Material for the task:
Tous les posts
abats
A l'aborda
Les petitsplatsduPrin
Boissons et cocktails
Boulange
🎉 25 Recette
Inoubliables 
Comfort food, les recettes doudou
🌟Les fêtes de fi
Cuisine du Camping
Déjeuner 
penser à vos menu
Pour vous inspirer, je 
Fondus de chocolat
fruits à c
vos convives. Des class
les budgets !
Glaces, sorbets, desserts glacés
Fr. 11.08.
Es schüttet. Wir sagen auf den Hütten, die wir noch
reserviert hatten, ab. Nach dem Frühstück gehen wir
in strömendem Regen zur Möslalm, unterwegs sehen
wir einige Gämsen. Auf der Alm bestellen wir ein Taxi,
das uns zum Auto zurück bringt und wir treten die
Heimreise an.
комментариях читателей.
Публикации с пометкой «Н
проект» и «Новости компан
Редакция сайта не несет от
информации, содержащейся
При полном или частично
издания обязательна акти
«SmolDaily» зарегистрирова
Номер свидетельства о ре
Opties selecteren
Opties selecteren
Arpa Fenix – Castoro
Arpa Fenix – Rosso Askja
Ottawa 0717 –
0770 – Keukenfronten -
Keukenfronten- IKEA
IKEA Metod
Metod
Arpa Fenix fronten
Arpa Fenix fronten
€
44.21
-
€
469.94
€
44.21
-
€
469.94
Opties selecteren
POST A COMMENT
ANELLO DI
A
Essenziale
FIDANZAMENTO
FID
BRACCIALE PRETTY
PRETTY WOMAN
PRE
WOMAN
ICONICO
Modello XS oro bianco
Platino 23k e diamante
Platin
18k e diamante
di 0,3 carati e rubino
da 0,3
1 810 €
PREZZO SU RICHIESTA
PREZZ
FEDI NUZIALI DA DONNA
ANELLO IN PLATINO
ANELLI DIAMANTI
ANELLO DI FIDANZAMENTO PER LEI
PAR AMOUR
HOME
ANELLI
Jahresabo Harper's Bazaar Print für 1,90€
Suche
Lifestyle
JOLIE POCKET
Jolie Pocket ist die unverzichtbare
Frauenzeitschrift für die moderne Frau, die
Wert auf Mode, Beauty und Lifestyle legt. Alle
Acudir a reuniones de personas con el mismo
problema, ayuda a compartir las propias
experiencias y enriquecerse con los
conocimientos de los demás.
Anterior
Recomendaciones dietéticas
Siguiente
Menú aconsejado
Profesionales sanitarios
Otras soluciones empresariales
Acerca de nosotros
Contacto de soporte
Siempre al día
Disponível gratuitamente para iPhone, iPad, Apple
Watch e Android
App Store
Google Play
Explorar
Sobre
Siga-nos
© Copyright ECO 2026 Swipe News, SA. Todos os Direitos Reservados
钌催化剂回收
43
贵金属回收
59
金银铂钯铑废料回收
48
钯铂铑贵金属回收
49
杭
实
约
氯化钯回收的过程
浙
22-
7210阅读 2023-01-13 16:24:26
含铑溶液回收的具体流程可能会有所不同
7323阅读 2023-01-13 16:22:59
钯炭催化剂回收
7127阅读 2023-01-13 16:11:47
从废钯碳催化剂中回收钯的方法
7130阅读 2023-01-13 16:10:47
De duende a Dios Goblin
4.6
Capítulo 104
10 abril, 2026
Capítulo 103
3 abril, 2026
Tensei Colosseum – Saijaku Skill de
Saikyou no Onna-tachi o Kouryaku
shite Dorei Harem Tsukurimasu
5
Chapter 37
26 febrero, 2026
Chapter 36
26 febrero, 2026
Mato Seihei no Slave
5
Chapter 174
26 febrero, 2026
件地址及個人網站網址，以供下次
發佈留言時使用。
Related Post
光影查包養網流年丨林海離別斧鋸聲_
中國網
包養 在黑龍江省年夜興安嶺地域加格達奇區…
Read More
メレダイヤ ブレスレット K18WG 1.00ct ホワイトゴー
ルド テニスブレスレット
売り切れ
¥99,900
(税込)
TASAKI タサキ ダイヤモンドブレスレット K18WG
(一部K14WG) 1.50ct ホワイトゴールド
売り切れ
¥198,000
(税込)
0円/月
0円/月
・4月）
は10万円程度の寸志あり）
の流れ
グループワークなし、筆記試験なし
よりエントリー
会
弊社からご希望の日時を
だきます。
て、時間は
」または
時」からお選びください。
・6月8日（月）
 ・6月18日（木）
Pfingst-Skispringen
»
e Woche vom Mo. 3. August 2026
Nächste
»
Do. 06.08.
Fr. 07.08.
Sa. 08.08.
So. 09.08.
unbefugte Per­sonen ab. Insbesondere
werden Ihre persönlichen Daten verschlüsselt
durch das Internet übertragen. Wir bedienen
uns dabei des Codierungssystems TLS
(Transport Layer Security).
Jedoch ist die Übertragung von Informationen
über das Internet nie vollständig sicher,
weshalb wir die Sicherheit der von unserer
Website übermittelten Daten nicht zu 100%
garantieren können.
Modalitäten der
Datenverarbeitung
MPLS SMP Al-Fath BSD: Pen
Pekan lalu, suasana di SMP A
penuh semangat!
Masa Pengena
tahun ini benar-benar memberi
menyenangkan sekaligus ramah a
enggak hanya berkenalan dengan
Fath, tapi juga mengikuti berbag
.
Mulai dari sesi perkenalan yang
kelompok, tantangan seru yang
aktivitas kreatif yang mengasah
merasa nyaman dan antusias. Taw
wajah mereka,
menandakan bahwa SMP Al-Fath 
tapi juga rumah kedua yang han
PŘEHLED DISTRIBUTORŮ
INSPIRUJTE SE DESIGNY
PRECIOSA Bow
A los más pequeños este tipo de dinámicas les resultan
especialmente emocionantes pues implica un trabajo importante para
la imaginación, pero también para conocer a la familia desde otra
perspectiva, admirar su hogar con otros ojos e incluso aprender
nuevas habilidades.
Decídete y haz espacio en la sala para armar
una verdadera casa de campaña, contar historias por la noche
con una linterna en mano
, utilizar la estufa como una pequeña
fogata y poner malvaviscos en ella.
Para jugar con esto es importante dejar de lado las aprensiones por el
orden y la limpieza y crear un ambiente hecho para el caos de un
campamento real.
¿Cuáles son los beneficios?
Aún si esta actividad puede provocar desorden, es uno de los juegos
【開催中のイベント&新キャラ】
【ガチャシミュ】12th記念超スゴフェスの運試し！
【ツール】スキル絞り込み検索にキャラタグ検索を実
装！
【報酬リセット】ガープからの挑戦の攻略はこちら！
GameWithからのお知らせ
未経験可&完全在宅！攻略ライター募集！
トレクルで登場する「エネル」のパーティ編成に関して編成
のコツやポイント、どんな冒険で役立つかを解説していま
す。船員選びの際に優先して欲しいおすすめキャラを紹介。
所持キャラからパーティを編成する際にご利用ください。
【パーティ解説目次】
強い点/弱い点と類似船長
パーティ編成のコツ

Assignment: Copy out each line from the preceding entries that mentions the word "diamante".

Answer to this problem:
Platino 23k e diamante
18k e diamante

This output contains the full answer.